##### Task material #####
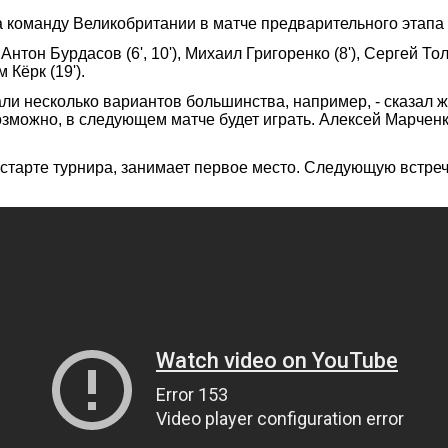
а команду Великобритании в матче предварительного этапа
он Бурдасов (6', 10'), Михаил Григоренко (8'), Сергей Тол
 Кёрк (19').
али несколько вариантов большинства, например, - сказал 
зможно, в следующем матче будет играть. Алексей Марченко
 старте турнира, занимает первое место. Следующую встре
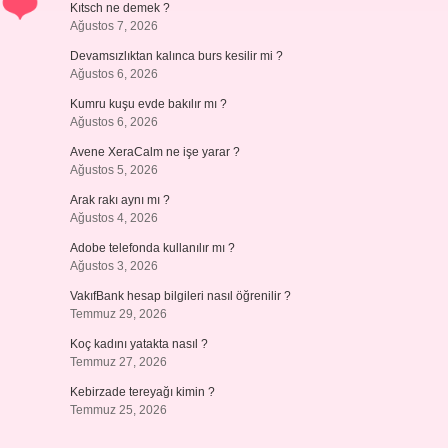
Kıtsch ne demek ?
Ağustos 7, 2026
Devamsızlıktan kalınca burs kesilir mi ?
Ağustos 6, 2026
Kumru kuşu evde bakılır mı ?
Ağustos 6, 2026
Avene XeraCalm ne işe yarar ?
Ağustos 5, 2026
Arak rakı aynı mı ?
Ağustos 4, 2026
Adobe telefonda kullanılır mı ?
Ağustos 3, 2026
VakıfBank hesap bilgileri nasıl öğrenilir ?
Temmuz 29, 2026
Koç kadını yatakta nasıl ?
Temmuz 27, 2026
Kebirzade tereyağı kimin ?
Temmuz 25, 2026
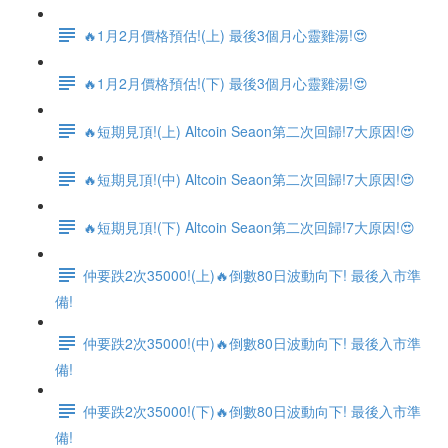
🔥1月2月價格預估!(上) 最後3個月心靈雞湯!😍
🔥1月2月價格預估!(下) 最後3個月心靈雞湯!😍
🔥短期見頂!(上) Altcoin Seaon第二次回歸!7大原因!😍
🔥短期見頂!(中) Altcoin Seaon第二次回歸!7大原因!😍
🔥短期見頂!(下) Altcoin Seaon第二次回歸!7大原因!😍
仲要跌2次35000!(上)🔥倒數80日波動向下! 最後入市準
備!
仲要跌2次35000!(中)🔥倒數80日波動向下! 最後入市準
備!
仲要跌2次35000!(下)🔥倒數80日波動向下! 最後入市準
備!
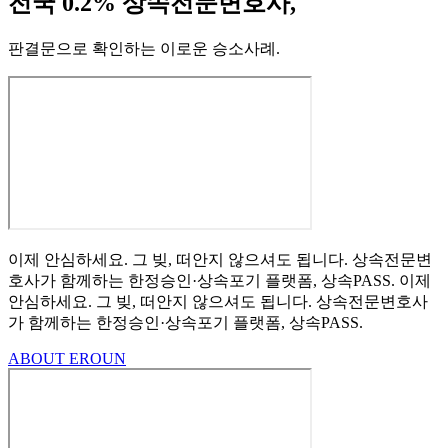
전국 0.2% 상속전문변호사,
판결문으로 확인하는 이로운 승소사례
.
이제 안심하세요.
그 빚, 떠안지 않으셔도 됩니다.
상속전문변
호사가 함께하는
한정승인·상속포기
플랫폼, 상속PASS.
이제
안심하세요.
그 빚, 떠안지 않으셔도 됩니다.
상속전문변호사
가 함께하는
한정승인·상속포기 플랫폼, 상속PASS.
ABOUT EROUN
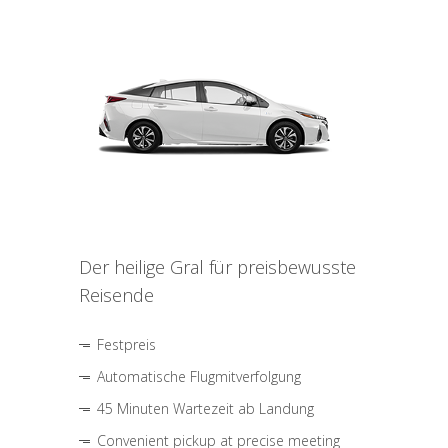
Der heilige Gral für preisbewusste
Reisende
Festpreis
Automatische Flugmitverfolgung
45 Minuten Wartezeit ab Landung
Convenient pickup at precise meeting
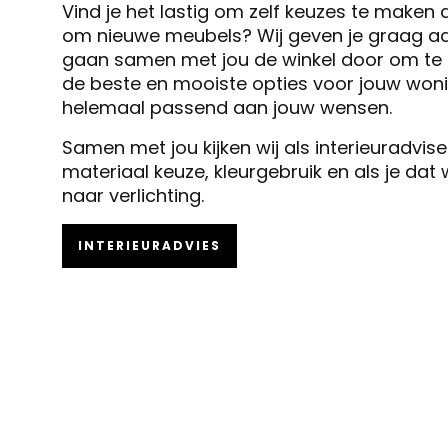
Vind je het lastig om zelf keuzes te maken 
om nieuwe meubels? Wij geven je graag ad
gaan samen met jou de winkel door om te k
de beste en mooiste opties voor jouw woni
helemaal passend aan jouw wensen.
Samen met jou kijken wij als interieuradvis
materiaal keuze, kleurgebruik en als je dat
naar verlichting.
INTERIEURADVIES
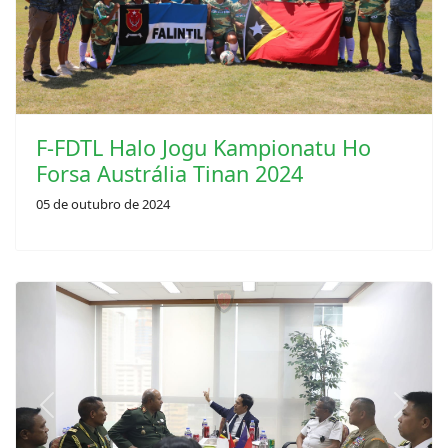
F-FDTL Halo Jogu Kampionatu Ho
Forsa Austrália Tinan 2024
05 de outubro de 2024
Previous
Next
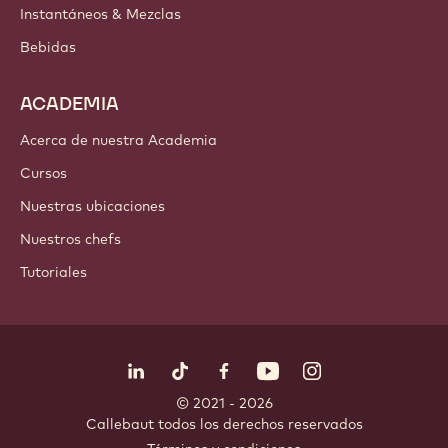
Instantáneos & Mezclas
Bebidas
ACADEMIA
Acerca de nuestra Academia
Cursos
Nuestras ubicaciones
Nuestros chefs
Tutoriales
Síguenos
LinkedIn
TikTok
Opens in a new window.
Opens in a new window.
Facebook
YouTube
Opens in a new window
Instagram
Opens in a new w
Opens in
© 2021 - 2026
Callebaut
.
todos los derechos reservados
Footer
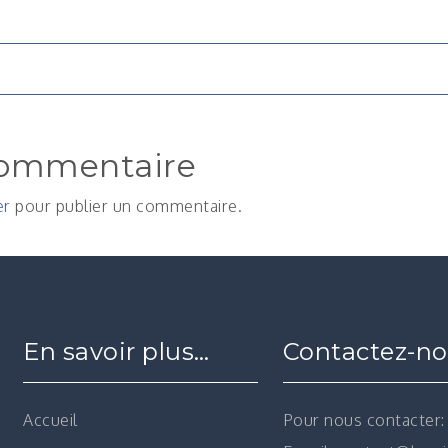
n
commentaire
er
pour publier un commentaire.
En savoir plus…
Contactez-n
Accueil
Pour nous contacter:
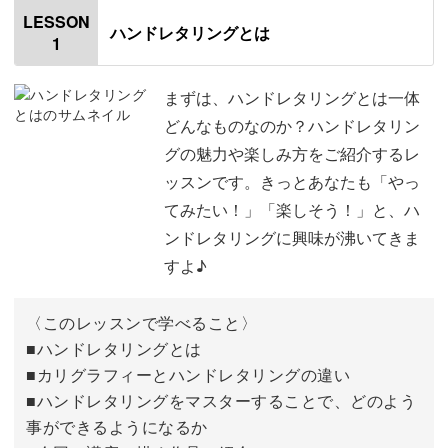
LESSON
きっと、目を引く素敵なハンドレタリングが描けるように
ハンドレタリングとは
1
なりますよ♪
まずは、ハンドレタリングとは一体
どんなものなのか？ハンドレタリン
グの魅力や楽しみ方をご紹介するレ
初心者さんからデザイナー志望の方まで！
ッスンです。きっとあなたも「やっ
てみたい！」「楽しそう！」と、ハ
今回の講座は、初心者さんからデザイナー志望の方まで、
ンドレタリングに興味が沸いてきま
幅広い方を対象としています。
すよ♪
まずは、一本の線を描く練習など、基礎からじっくりと身
につけていきましょう。
〈このレッスンで学べること〉
■ハンドレタリングとは
■カリグラフィーとハンドレタリングの違い
■ハンドレタリングをマスターすることで、どのよう
回が進むごとに、少しずつ本格的なレッスンへとなってい
事ができるようになるか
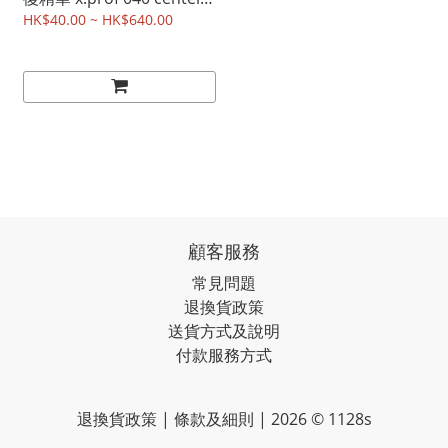
asiatica ampoules 2ml x
HK$40.00 ~ HK$640.00
20 支
顧客服務
常見問題
退換貨政策
送貨方式及說明
付款服務方式
退換貨政策 | 條款及細則 | 2026 © 1128s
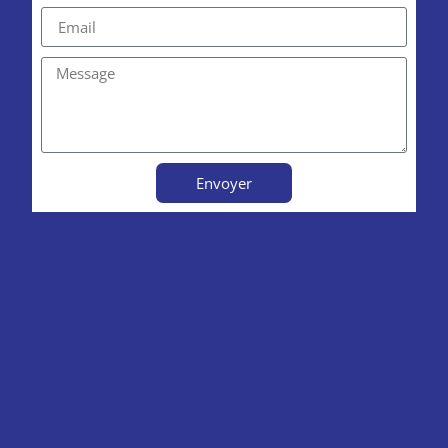
Envoyer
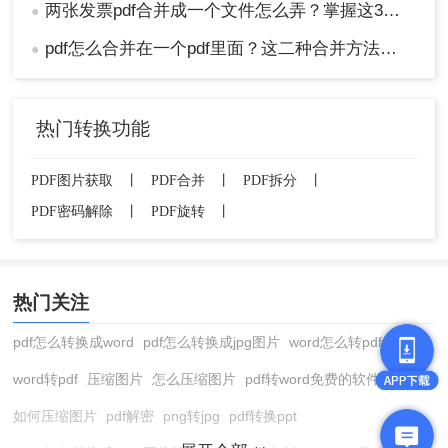
两张发票pdf合并成一个文件怎么弄？掌握这3种方法轻松合并！
●
pdf怎么合并在一个pdf里面？这二种合并方法了解下！
●
热门转换功能
PDF图片获取
丨
PDF合并
丨
PDF拆分
丨
PDF密码解除
丨
PDF旋转
丨
热门关注
pdf怎么转换成word
pdf怎么转换成jpg图片
word怎么转pdf
word转pdf
压缩图片
怎么压缩图片
pdf转word免费的软件
如何压缩图片
pdf解密
png转jpg
pdf转换ppt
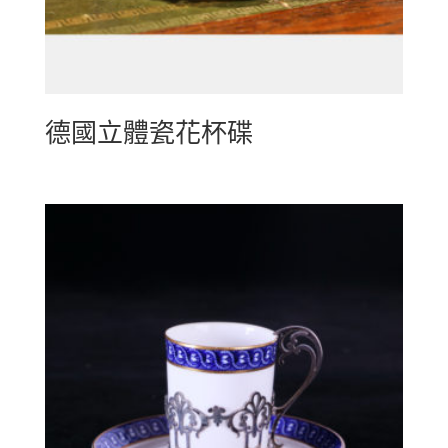
德國立體瓷花杯碟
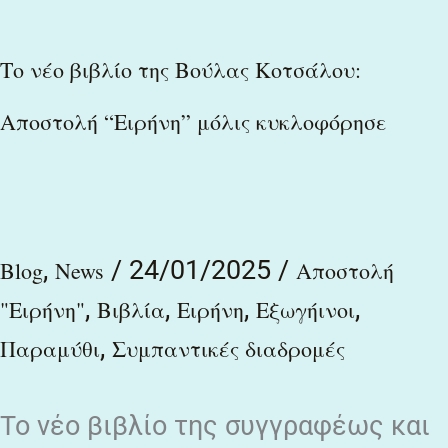
Το νέο βιβλίο της Βούλας Κοτσάλου:
Αποστολή “Ειρήνη” μόλις κυκλοφόρησε
,
/
24/01/2025
/
Blog
News
Αποστολή
,
,
,
,
"Ειρήνη"
Βιβλία
Ειρήνη
Εξωγήινοι
,
Παραμύθι
Συμπαντικές διαδρομές
Το νέο βιβλίο της συγγραφέως και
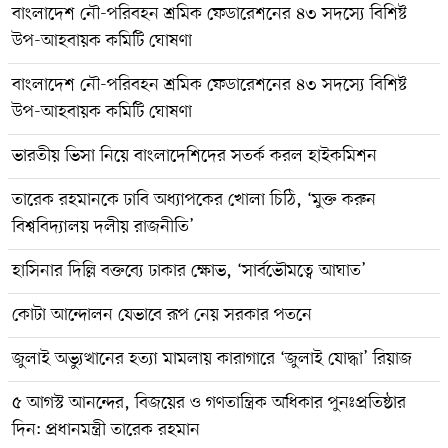
বাংলাদেশ নৌ-পরিবহন শ্রমিক ফেডারেশনের ৪৩ সদস্যে বিশিষ্ট
উপ-আহবায়ক কমিটি ঘোষণা
বাংলাদেশ নৌ-পরিবহন শ্রমিক ফেডারেশনের ৪৩ সদস্যে বিশিষ্ট
উপ-আহবায়ক কমিটি ঘোষণা
ভারতীয় ভিসা নিয়ে বাংলাদেশিদের সতর্ক করল হাইকমিশন
তারেক রহমানকে ঢাবি অধ্যাপকের খোলা চিঠি, ‘মুক্ত করুন
বিশ্ববিদ্যালয় দলীয় রাজনীতি’
হাসিনার দিল্লি বক্তব্যে ঢাকার ক্ষোভ, ‘সার্বভৌমত্বে আঘাত’
কোটা আন্দোলন যেভাবে রূপ নেয় সরকার পতনে
জুলাই অভ্যুত্থানের হত্যা মামলায় কারাগারে ‘জুলাই যোদ্ধা’ রিয়াজ
৫ আগস্ট আনন্দের, বিজয়ের ও গণতান্ত্রিক অধিকার পুনঃপ্রতিষ্ঠার
দিন: প্রধানমন্ত্রী তারেক রহমান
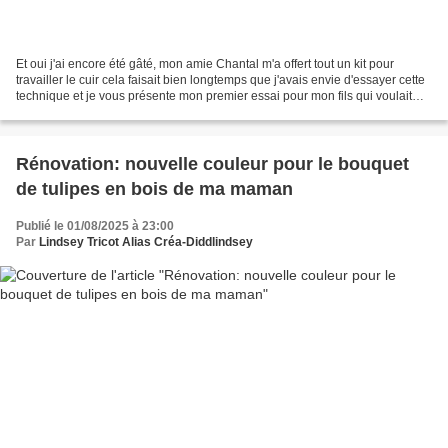
Et oui j'ai encore été gâté, mon amie Chantal m'a offert tout un kit pour
travailler le cuir cela faisait bien longtemps que j'avais envie d'essayer cette
technique et je vous présente mon premier essai pour mon fils qui voulait
depuis longtemps une barrette...
Rénovation: nouvelle couleur pour le bouquet
de tulipes en bois de ma maman
Publié le 01/08/2025 à 23:00
Par
Lindsey Tricot Alias Créa-Diddlindsey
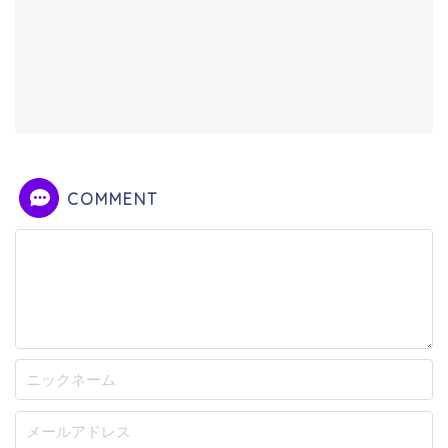
COMMENT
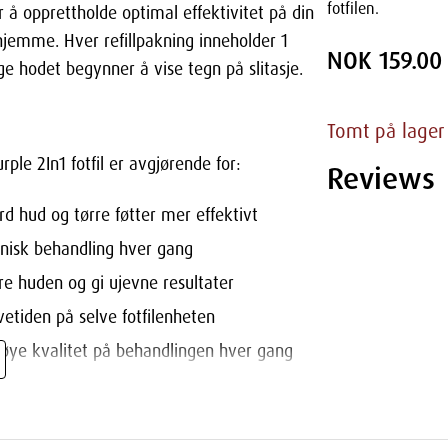
fotfilen.
for å opprettholde optimal effektivitet på din
er hjemme. Hver refillpakning inneholder 1
NOK 159.00
ge hodet begynner å vise tegn på slitasje.
Tomt på lager
ple 2In1 fotfil er avgjørende for:
Reviews
ard hud og tørre føtter mer effektivt
ienisk behandling hver gang
tere huden og gi ujevne resultater
evetiden på selve fotfilenheten
høye kvalitet på behandlingen hver gang
le 2In1 fotfil, bør du være oppmerksom på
#####
* **Directions**
Look through the entries above. Copy each line in which the string "Temmuz" occurs.

* **Answer to this exercise**
Temmuz 29, 2026
Temmuz 27, 2026
Temmuz 25, 2026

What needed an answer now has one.